*** THE RECORDS ***
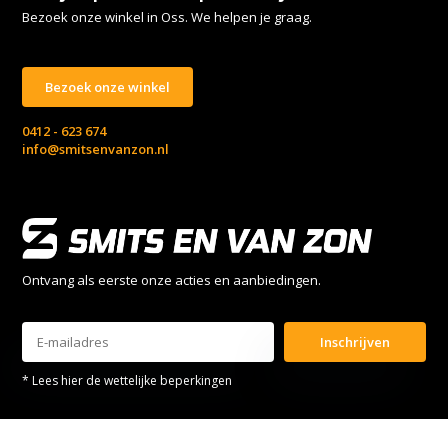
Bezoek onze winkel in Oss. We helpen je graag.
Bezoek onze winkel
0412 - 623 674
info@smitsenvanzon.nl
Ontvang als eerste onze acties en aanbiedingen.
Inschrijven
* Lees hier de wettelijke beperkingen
***
*** THE RECORDS ***
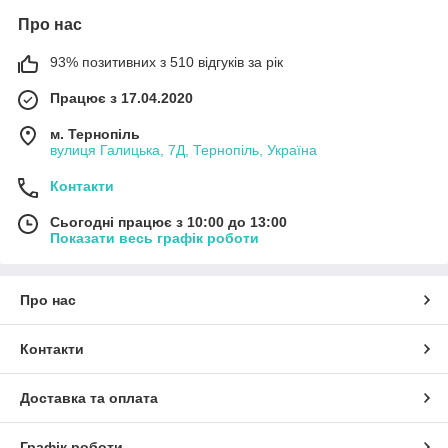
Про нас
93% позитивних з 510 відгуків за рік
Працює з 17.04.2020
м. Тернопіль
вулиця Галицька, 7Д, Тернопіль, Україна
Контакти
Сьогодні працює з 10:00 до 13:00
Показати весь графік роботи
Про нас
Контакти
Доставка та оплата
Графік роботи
***
» EXERCISE BRIEF: What is the number of lines in the entries above that contain the word "winkel"? Answer with that number only.

» ANSWER SPACE: 2